After 4 days of bliss at home with my love, it was back to work today. Don't get me wrong, usually I love my job! It's fun, and makes for great stories...the kind so crazy you can't make them up. But this isn't what I want to do with my life.
Now I work in Adult Foster Care as a shift lead in a home specializing in Traumatic Brain Injuries. It is a privilege-truly. To work with adults and trying to assimilate them back into the community. Finding joy in small victories, teaching "normal" daily habits and reactions. It's just not my passion. I'm a social work major for a reason, I want to help people. And I'm damn good at it. But my passion is children. Abused and neglected children. Delinquent children. Hurting children. THAT is what I live for. The redemption, the healing, the love that can blossom in little hearts.

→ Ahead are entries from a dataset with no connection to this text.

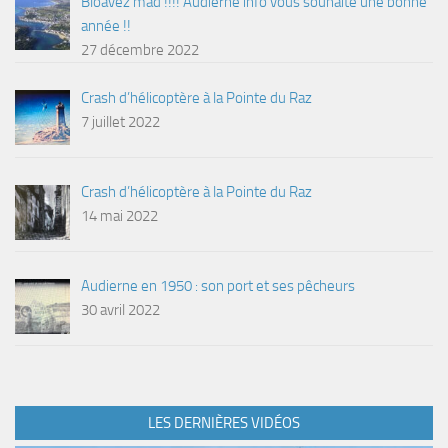
Bloavez mad !!!! Audierne info vous souhaite une bonne
année !!
27 décembre 2022
Crash d’hélicoptère à la Pointe du Raz
7 juillet 2022
Crash d’hélicoptère à la Pointe du Raz
14 mai 2022
Audierne en 1950 : son port et ses pêcheurs
30 avril 2022
LES DERNIÈRES VIDÉOS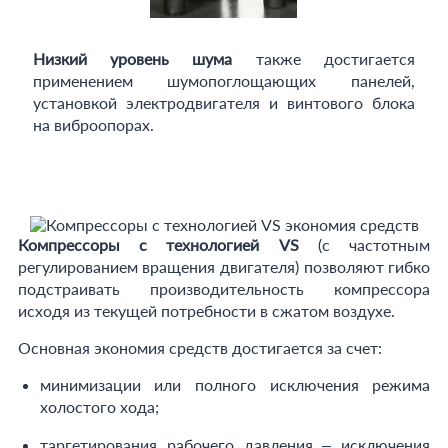
Низкий уровень шума
также достигается
применением шумопоглощающих панелей,
установкой электродвигателя и винтового блока
на виброопорах.
Компрессоры с технологией VS
(с частотным
регулированием вращения двигателя) позволяют гибко
подстраивать производительность компрессора
исходя из текущей потребности в сжатом воздухе.
Основная экономия средств достигается за счет:
минимизации или полного исключения режима
холостого хода;
таргетирования рабочего давления – исключения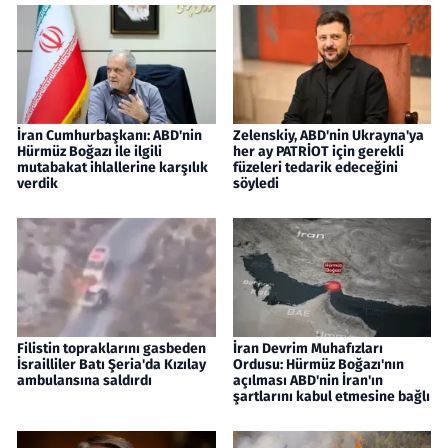
İran Cumhurbaşkanı: ABD'nin
Zelenskiy, ABD'nin Ukrayna'ya
Hürmüz Boğazı ile ilgili
her ay PATRİOT için gerekli
mutabakat ihlallerine karşılık
füzeleri tedarik edeceğini
verdik
söyledi
Filistin topraklarını gasbeden
İran Devrim Muhafızları
İsrailliler Batı Şeria'da Kızılay
Ordusu: Hürmüz Boğazı'nın
ambulansına saldırdı
açılması ABD'nin İran'ın
şartlarını kabul etmesine bağlı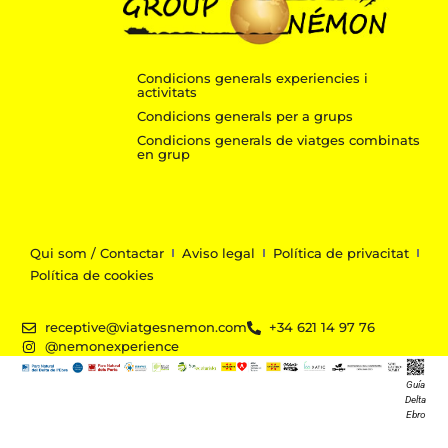
Condicions generals experiencies i
activitats
Condicions generals per a grups
Condicions generals de viatges combinats
en grup
Qui som / Contactar
Aviso legal
Política de privacitat
Política de cookies
receptive@viatgesnemon.com
+34 621 14 97 76
@nemonexperience
Guía
Delta
Ebro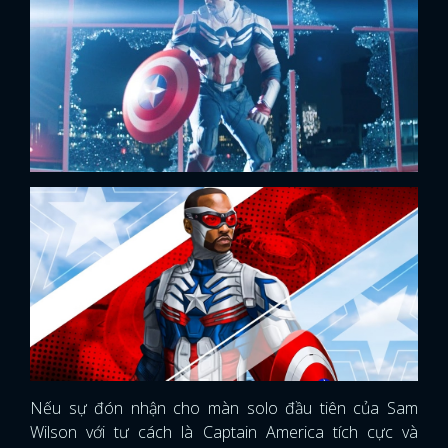
Nếu sự đón nhận cho màn solo đầu tiên của Sam
Wilson với tư cách là Captain America tích cực và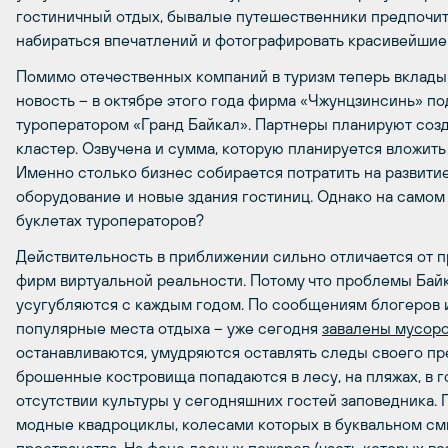
гостиничный отдых, бывалые путешественники предпочит
набираться впечатлений и фотографировать красивейшие
Помимо отечественных компаний в туризм теперь вкладыв
новость – в октябре этого года фирма «Чжунцзинсинь» 
туроператором «Гранд Байкал». Партнеры планируют созд
кластер. Озвучена и сумма, которую планируется вложить 
Именно столько бизнес собирается потратить на развитие
оборудование и новые здания гостиниц. Однако на самом л
буклетах туроператоров?
Действительность в приближении сильно отличается от п
фирм виртуальной реальности. Потому что проблемы Байк
усугубляются с каждым годом. По сообщениям блогеров и
популярные места отдыха – уже сегодня
завалены мусор
останавливаются, умудряются оставлять следы своего пр
брошенные костровища попадаются в лесу, на пляжах, в г
отсутствии культуры у сегодняшних гостей заповедника.
модные квадроциклы, колесами которых в буквальном см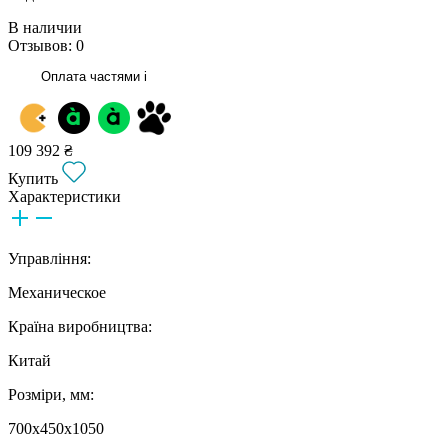
В наличии
Отзывов: 0
Оплата частями
i
109 392 ₴
Купить
Характеристики
Управління:
Механическое
Країна виробництва:
Китай
Розміри, мм:
700х450х1050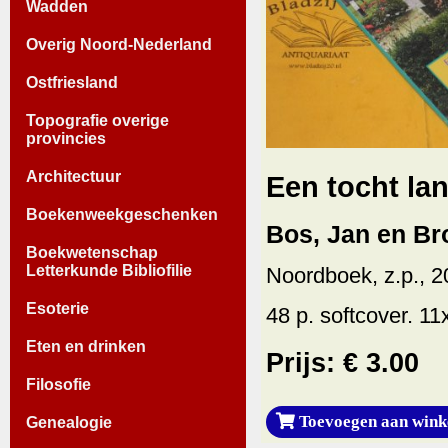
Wadden
Overig Noord-Nederland
Ostfriesland
Topografie overige
provincies
Architectuur
Een tocht la
Boekenweekgeschenken
Bos, Jan en Br
Boekwetenschap
Letterkunde Bibliofilie
Noordboek, z.p., 2
Esoterie
48 p. softcover. 11
Eten en drinken
Prijs: € 3.00
Filosofie
Toevoegen aan wink
Genealogie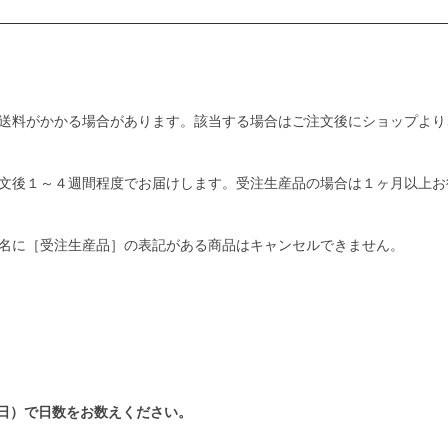
送料がかかる場合があります。該当する場合はご注文後にショップより
文後１～４週間程度でお届けします。受注生産品の場合は１ヶ月以上お
名に［受注生産品］の表記がある商品はキャンセルできません。
日）で日数をお数えください。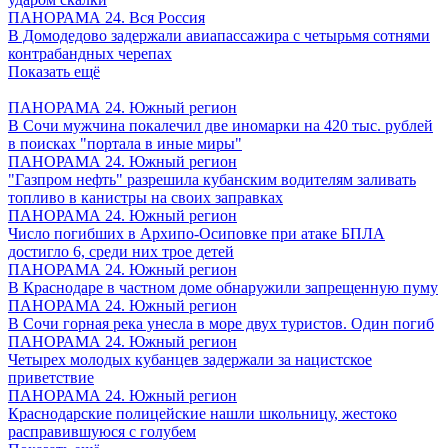
ПАНОРАМА 24. Вся Россия
В Домодедово задержали авиапассажира с четырьмя сотнями
контрабандных черепах
Показать ещё
ПАНОРАМА 24. Южный регион
В Сочи мужчина покалечил две иномарки на 420 тыс. рублей
в поисках "портала в иные миры"
ПАНОРАМА 24. Южный регион
"Газпром нефть" разрешила кубанским водителям заливать
топливо в канистры на своих заправках
ПАНОРАМА 24. Южный регион
Число погибших в Архипо-Осиповке при атаке БПЛА
достигло 6, среди них трое детей
ПАНОРАМА 24. Южный регион
В Краснодаре в частном доме обнаружили запрещенную пуму
ПАНОРАМА 24. Южный регион
В Сочи горная река унесла в море двух туристов. Один погиб
ПАНОРАМА 24. Южный регион
Четырех молодых кубанцев задержали за нацистское
приветствие
ПАНОРАМА 24. Южный регион
Краснодарские полицейские нашли школьницу, жестоко
расправившуюся с голубем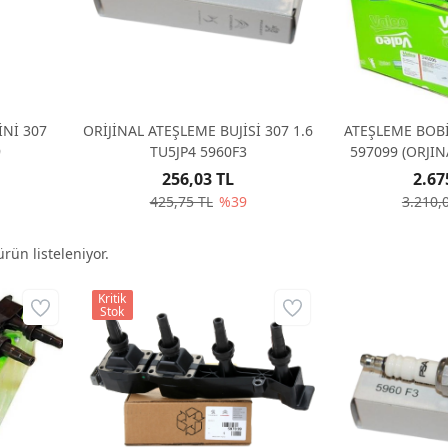
İNİ 307
ORİJİNAL ATEŞLEME BUJİSİ 307 1.6
ATEŞLEME BOBİ
9
TU5JP4 5960F3
597099 (ORJIN
256,03 TL
2.67
425,75 TL
%39
3.210,
rün listeleniyor.
Kritik
Stok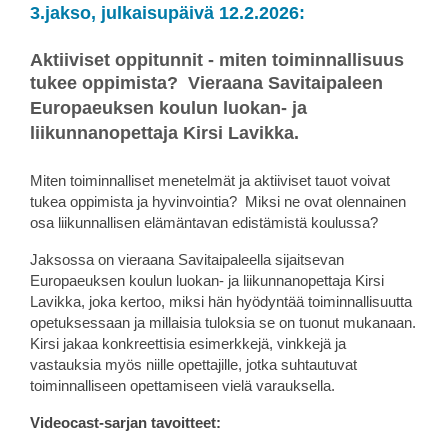
3.jakso, julkaisupäivä 12.2.2026:
Aktiiviset oppitunnit - miten toiminnallisuus
tukee oppimista?
Vieraana Savitaipaleen
Europaeuksen koulun luokan- ja
liikunnanopettaja Kirsi Lavikka.
Miten toiminnalliset menetelmät ja aktiiviset tauot voivat
tukea oppimista ja hyvinvointia? Miksi ne ovat olennainen
osa liikunnallisen elämäntavan edistämistä koulussa?
Jaksossa on vieraana Savitaipaleella sijaitsevan
Europaeuksen koulun luokan- ja liikunnanopettaja Kirsi
Lavikka, joka kertoo, miksi hän hyödyntää toiminnallisuutta
opetuksessaan ja millaisia tuloksia se on tuonut mukanaan.
Kirsi jakaa konkreettisia esimerkkejä, vinkkejä ja
vastauksia myös niille opettajille, jotka suhtautuvat
toiminnalliseen opettamiseen vielä varauksella.
Videocast-sarjan tavoitteet: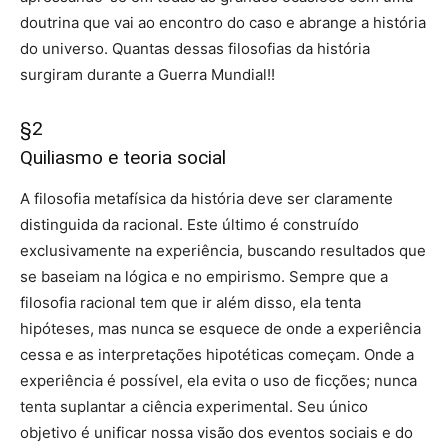
doutrina que vai ao encontro do caso e abrange a história
do universo. Quantas dessas filosofias da história
surgiram durante a Guerra Mundial!!
§2
Quiliasmo e teoria social
A filosofia metafísica da história deve ser claramente
distinguida da racional. Este último é construído
exclusivamente na experiência, buscando resultados que
se baseiam na lógica e no empirismo. Sempre que a
filosofia racional tem que ir além disso, ela tenta
hipóteses, mas nunca se esquece de onde a experiência
cessa e as interpretações hipotéticas começam. Onde a
experiência é possível, ela evita o uso de ficções; nunca
tenta suplantar a ciência experimental. Seu único
objetivo é unificar nossa visão dos eventos sociais e do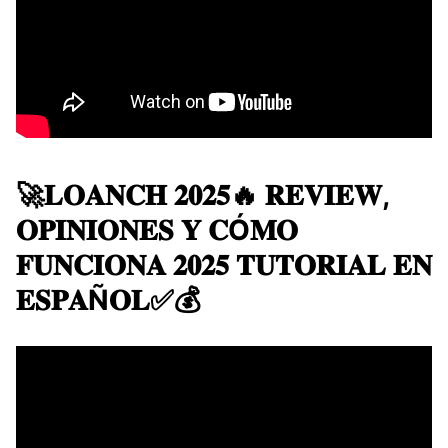
🚀​​𝐋𝐎𝐀𝐍𝐂𝐇 𝟐𝟎𝟐𝟓🔥 𝐑𝐄𝐕𝐈𝐄𝐖,
𝐎𝐏𝐈𝐍𝐈𝐎𝐍𝐄𝐒 𝐘 𝐂Ó𝐌𝐎
𝐅𝐔𝐍𝐂𝐈𝐎𝐍𝐀 𝟐𝟎𝟐𝟓 𝐓𝐔𝐓𝐎𝐑𝐈𝐀𝐋 𝐄𝐍
𝐄𝐒𝐏𝐀Ñ𝐎𝐋✅💰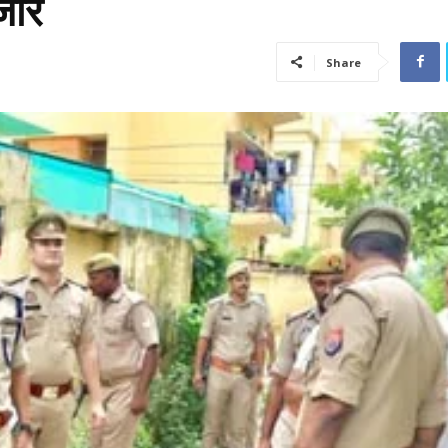
जोर
Share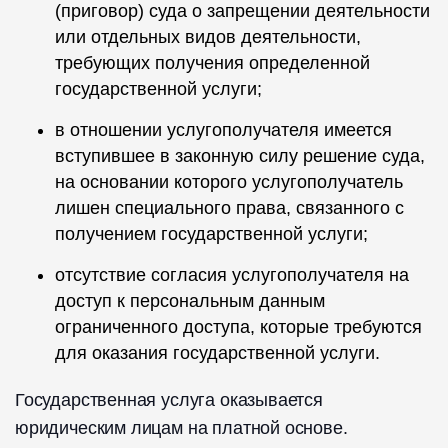
(приговор) суда о запрещении деятельности
или отдельных видов деятельности,
требующих получения определенной
государственной услуги;
в отношении услугополучателя имеется
вступившее в законную силу решение суда,
на основании которого услугополучатель
лишен специального права, связанного с
получением государственной услуги;
отсутствие согласия услугополучателя на
доступ к персональным данным
ограниченного доступа, которые требуются
для оказания государственной услуги.
Государственная услуга оказывается
юридическим лицам на платной основе.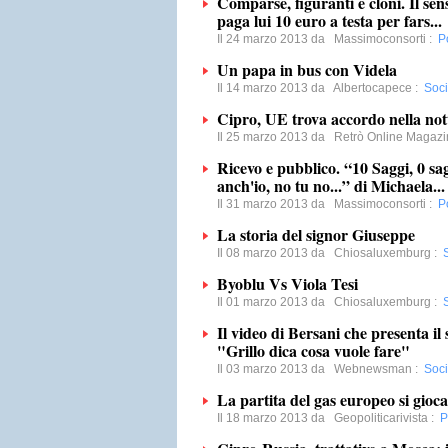
Comparse, figuranti e cloni. Il sens
paga lui 10 euro a testa per fars...
Il 24 marzo 2013 da
Massimoconsorti
:
Po
Un papa in bus con Videla
Il 14 marzo 2013 da
Albertocapece
:
Soci
Cipro, UE trova accordo nella not
Il 25 marzo 2013 da
Retrò Online Magazi
Ricevo e pubblico. “10 Saggi, 0 
anch'io, no tu no...” di Michaela...
Il 31 marzo 2013 da
Massimoconsorti
:
Po
La storia del signor Giuseppe
Il 08 marzo 2013 da
Chiosaluxemburg
:
Byoblu Vs Viola Tesi
Il 01 marzo 2013 da
Chiosaluxemburg
:
Il video di Bersani che presenta i
"Grillo dica cosa vuole fare"
Il 03 marzo 2013 da
Webnewsman
:
Soci
La partita del gas europeo si gioc
Il 18 marzo 2013 da
Geopoliticarivista
:
P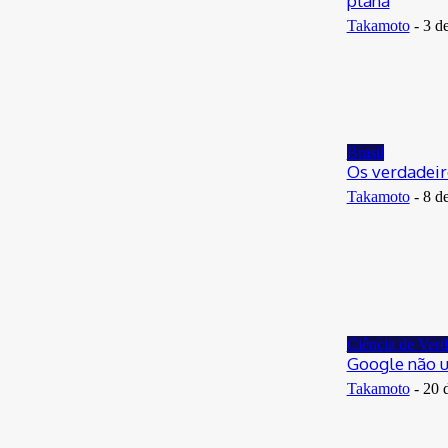
plana
Takamoto
-
3 d
Brasil
Os verdadeir
Takamoto
-
8 d
Ciência de Ver
Google não u
Takamoto
-
20 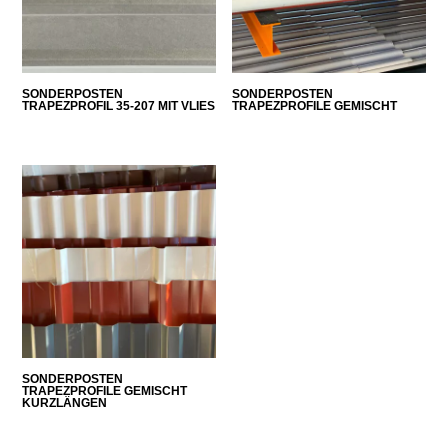
SONDERPOSTEN
SONDERPOSTEN
TRAPEZPROFIL 35-207 MIT VLIES
TRAPEZPROFILE GEMISCHT
SONDERPOSTEN
TRAPEZPROFILE GEMISCHT
KURZLÄNGEN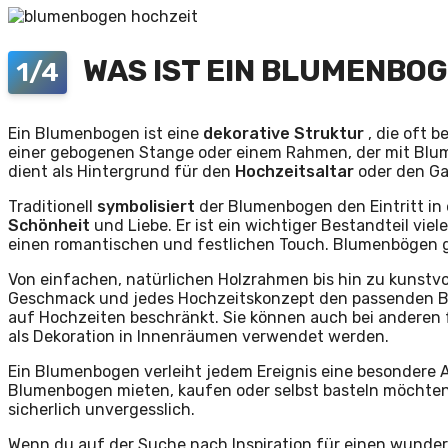
WAS IST EIN BLUMENBO
1/4
Ein Blumenbogen ist eine
dekorative
Struktur
, die oft b
einer gebogenen Stange oder einem Rahmen, der mit Bl
dient als Hintergrund für den
Hochzeitsaltar
oder den G
Traditionell
symbolisiert
der Blumenbogen den Eintritt in
Schönheit
und Liebe. Er ist ein wichtiger Bestandteil vi
einen romantischen und festlichen Touch. Blumenbögen gi
Von einfachen, natürlichen Holzrahmen bis hin zu kunstvol
Geschmack und jedes Hochzeitskonzept den passenden B
auf Hochzeiten beschränkt. Sie können auch bei anderen f
als Dekoration in Innenräumen verwendet werden.
Ein Blumenbogen verleiht jedem Ereignis eine besondere A
Blumenbogen mieten, kaufen oder selbst basteln möchten, 
sicherlich unvergesslich.
Wenn du auf der Suche nach Inspiration für einen wunde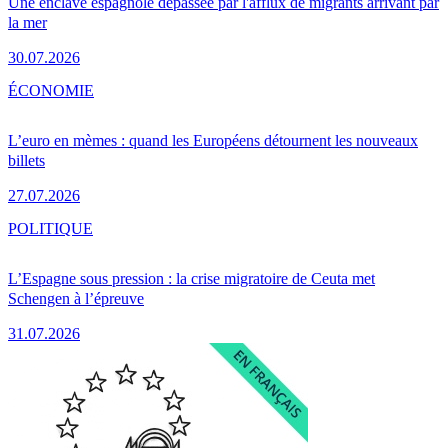
Une enclave espagnole dépassée par l'afflux de migrants arrivant par
la mer
30.07.2026
ÉCONOMIE
L’euro en mèmes : quand les Européens détournent les nouveaux
billets
27.07.2026
POLITIQUE
L’Espagne sous pression : la crise migratoire de Ceuta met
Schengen à l’épreuve
31.07.2026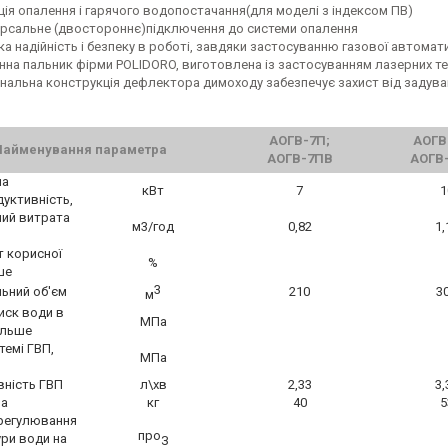
ція опалення і гарячого водопостачання(для моделі з індексом ПВ)
ерсальне (двостороннє)підключення до системи опалення
а надійність і безпеку в роботі, завдяки застосуванню газової автомати
нна пальник фірми POLIDORO, виготовлена із застосуванням лазерних те
інальна конструкція дефлектора димоходу забезпечує захист від задуван
АОГВ-7П;
АОГВ
Найменування параметра
АОГВ-7ПВ
АОГВ
на
кВт
7
1
уктивність,
ий витрата
м3/год
0,82
1,
т корисної
%
ше
3
ьний об'єм
210
3
м
иск води в
МПа
більше
темі ГВП,
МПа
ність ГВП
л\хв
2,33
3,
ла
кг
40
5
регулювання
про
ри води на
З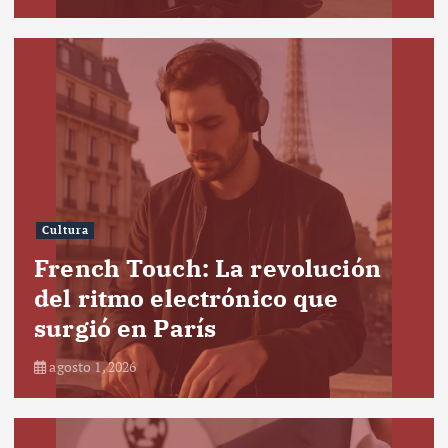
Cultura
French Touch: La revolución
del ritmo electrónico que
surgió en París
agosto 1, 2026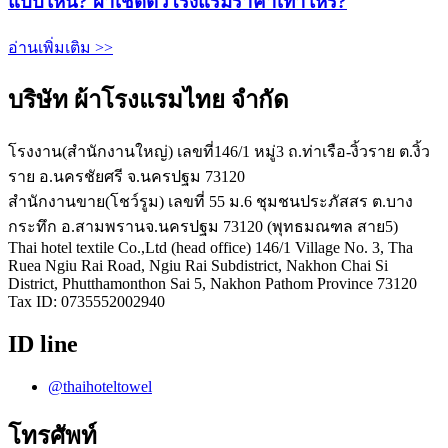
แบบไหน? ผ้าเช็ดตัวโรงแรมราคาเท่าไหร่?
อ่านเพิ่มเติม >>
บริษัท ผ้าโรงแรมไทย จำกัด
โรงงาน(สำนักงานใหญ่) เลขที่146/1 หมู่3 ถ.ท่าเรือ-งิ้วราย ต.งิ้ว
ราย อ.นครชัยศรี จ.นครปฐม 73120
สำนักงานขาย(โชว์รูม) เลขที่ 55 ม.6 ชุมชนประภัสสร ต.บาง
กระทึก อ.สามพรานจ.นครปฐม 73120 (พุทธมณฑล สาย5)
Thai hotel textile Co.,Ltd (head office) 146/1 Village No. 3, Tha
Ruea Ngiu Rai Road, Ngiu Rai Subdistrict, Nakhon Chai Si
District, Phutthamonthon Sai 5, Nakhon Pathom Province 73120
Tax ID: 0735552002940
ID line
@thaihoteltowel
โทรศัพท์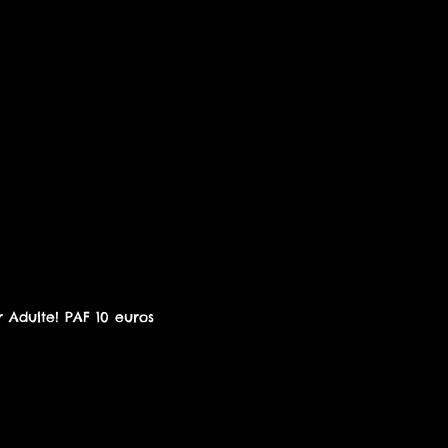
 Adulte! PAF 10 euros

Being accepted to University is the culmination of 7 years of my life. It means I am ALMOST THERE.
I am TERRIFIED. What if I fail? What if I'm unable to emotionally separate myself to effectively do my job?! What if I can't handle what I'm seeing? What if I don't actually help anyone-and do harm instead?! What if I hate it????
It's so much safer here. I work my 40 hours a week, have relationships with my co-workers; I know my clients and their families. I'm well-networked and well-liked. I know what to do, and I'm good at it.
Here we go. This adventure called life. I think it's getting ready to take off. And I hope I'm ready.